Son rôle ne se limite pas à la garde des actifs. Le dépositaire surveille aussi les mouvements de liquidités du fonds et contrôle la régularité des décisions de gestion. Sa mission de garde recouvre la conservation des titres (la tenue de compte-conservation des instruments financiers) et, pour les autres actifs, la vérification de propriété et la tenue de registre.


Cette mission est exigeante. Pour les instruments financiers, le dépositaire porte une responsabilité renforcée et peut être tenu à une obligation de restitution, dans les conditions prévues par la réglementation.


C’est ce poids réglementaire qui justifie de confier cette fonction à une institution de premier rang. Le dépositaire agit comme un tiers de confiance chargé de protéger les intérêts des porteurs ou investisseurs.


La banque de flux : l’exécution opérationnelle du cash


Si la conservation des titres relève du dépositaire, l'exécution opérationnelle des flux de trésorerie peut, elle, être assurée par une banque distincte.
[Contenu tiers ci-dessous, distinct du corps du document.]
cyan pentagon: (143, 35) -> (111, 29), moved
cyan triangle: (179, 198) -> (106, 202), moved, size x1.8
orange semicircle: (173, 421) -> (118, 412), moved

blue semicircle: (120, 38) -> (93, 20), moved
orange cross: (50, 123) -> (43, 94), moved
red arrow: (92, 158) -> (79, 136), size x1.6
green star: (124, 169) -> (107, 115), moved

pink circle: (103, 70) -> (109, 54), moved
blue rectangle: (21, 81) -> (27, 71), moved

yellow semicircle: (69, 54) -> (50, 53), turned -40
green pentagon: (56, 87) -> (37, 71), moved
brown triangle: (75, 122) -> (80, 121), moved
Cette couche opérationnelle couvre :

  • la tenue des comptes cash liés aux opérations du fonds ;
  • les paiements et les encaissements ;
  • la donnée et le reporting bancaires ;
  • la réconciliation des opérations.

C’est à ce niveau que les enjeux technologiques prennent de l’importance. La rapidité d’exécution et la qualité de la donnée sont essentielles, tout comme l’automatisation des rapprochements et la capacité à traiter de forts volumes.


En résumé, si le dépositaire demeure juridiquement responsable du contrôle, de la surveillance des liquidités et de la conservation des titres, la dissociation opérationnelle permet de déléguer la tenue des comptes cash et l'exécution des flux à une autre banque, plus spécialisée.
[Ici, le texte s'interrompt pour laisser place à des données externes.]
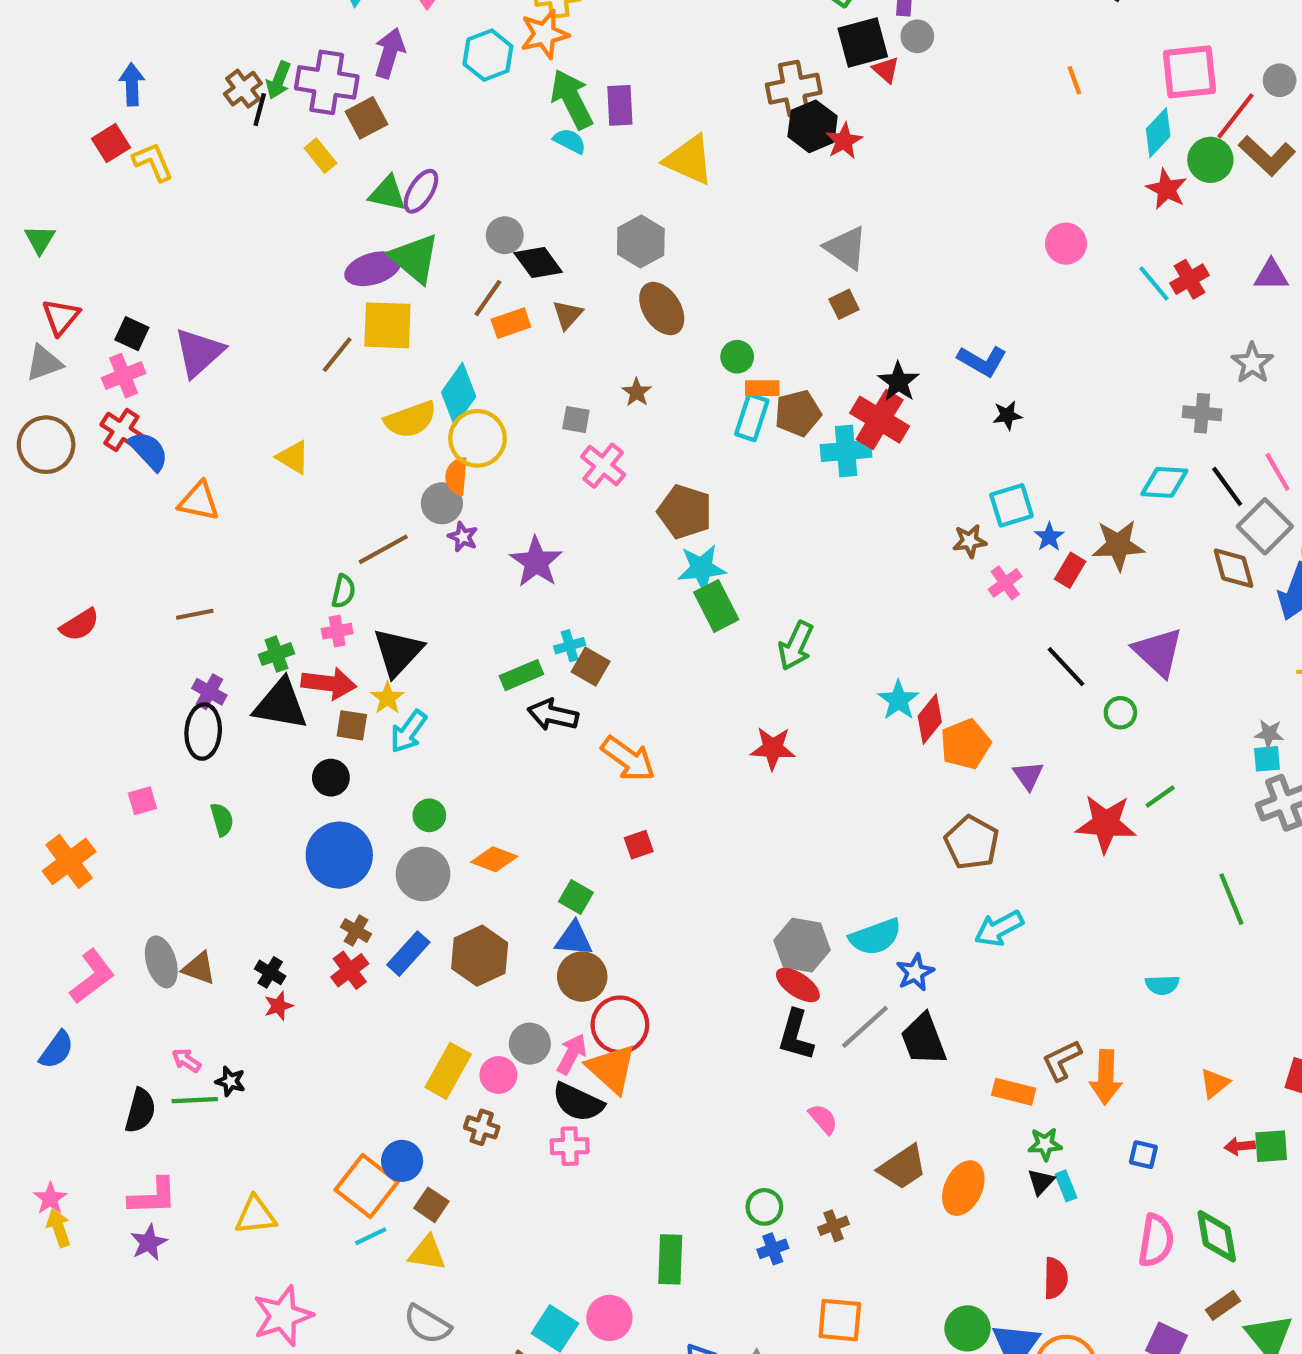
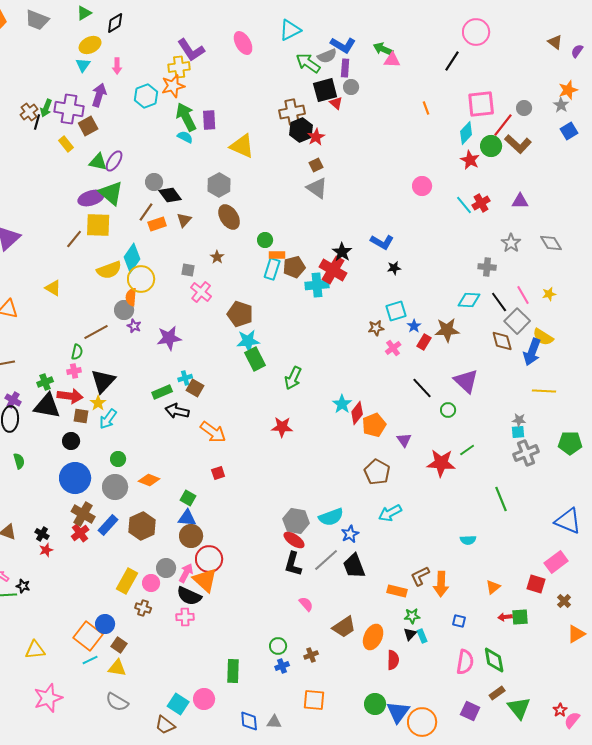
brown square: (844, 304) -> (316, 165), moved
purple star: (536, 562) -> (169, 338), turned 30
brown cross: (356, 931) -> (83, 514), size x1.6
red semicircle: (1055, 1278) -> (393, 660), moved

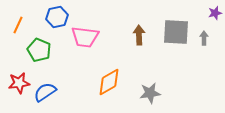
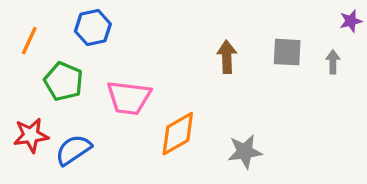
gray square: (176, 32) -> (287, 52), size x0.7
pink trapezoid: (85, 37) -> (129, 98), moved

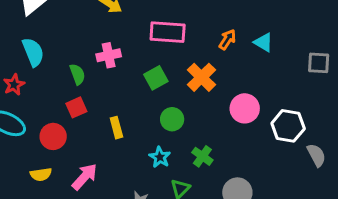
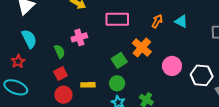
green square: (156, 78) -> (119, 60), moved
green circle: (172, 119) -> (117, 83), moved
yellow rectangle: (116, 128) -> (88, 85), turned -72
red circle: (53, 136) -> (63, 95), moved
Il convient de noter que la conservation des titres (tenue de compte-conservation) et le règlement-livraison des transactions restent dans le périmètre du dépositaire ou de son teneur de compte-conservateur.


La banque de flux, elle, n'intervient que sur le cash : comptes, paiements, encaissements et données bancaires. Elle agit ainsi comme une sorte de cash custodian.


Schéma traditionnel : deux fonctions, un seul acteur


Dans le modèle intégré, la société de gestion confie au même établissement deux fonctions : la surveillance réglementaire et l’exécution opérationnelle.


Schéma rôle banque dépositaire unique
La banque dépositaire unique assure quatre missions pour la société de gestion : contrôle réglementaire, conservation des actifs, comptes & paiements, et reporting.

Ce modèle est en apparence plus simple. Il n’y a qu’un seul interlocuteur, qu’un seul cadre contractuel et qu’un seul environnement bancaire. Cette simplicité peut cependant devenir une contrainte lorsque les besoins d’automatisation, de réconciliation et de visibilité en temps réel augmentent.


Quels sont les acteurs historiques des securities services en France ?


Sur le marché français, la gestion des actifs est en général assurée par les pôles securities services des banques traditionnelles, avec des services de dépositaire, de custody, d’administration de fonds ou de conservation d’actifs.


Par exemple :


CACEIS, filiale du groupe Crédit Agricole, est un établissement bancaire spécialisé dans les services financiers aux sociétés de gestion et aux investisseurs institutionnels.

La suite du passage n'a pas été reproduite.